* Required action *
Only the pictures should be dropped; copy the rest of the entries exactly.

* Supplied data *
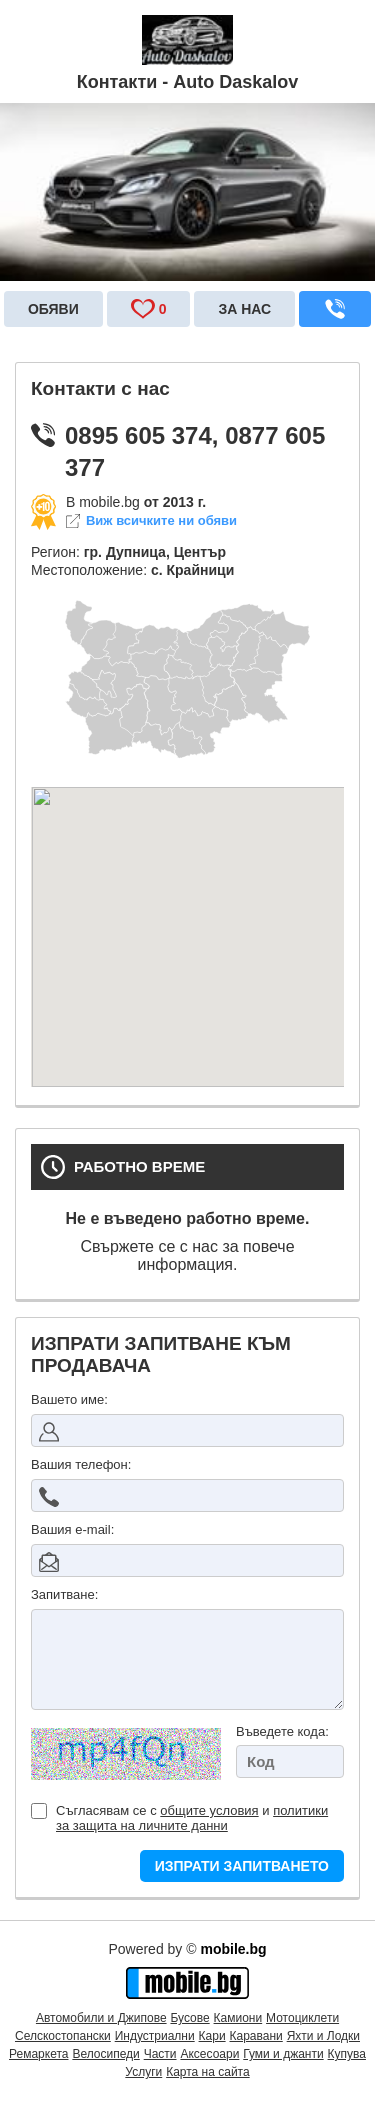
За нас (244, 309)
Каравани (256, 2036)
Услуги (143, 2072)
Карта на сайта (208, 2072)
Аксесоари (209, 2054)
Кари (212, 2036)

* Solution *
За нас (244, 309)
Каравани (256, 2036)
Услуги (143, 2072)
Карта на сайта (208, 2072)
Аксесоари (209, 2054)
Кари (212, 2036)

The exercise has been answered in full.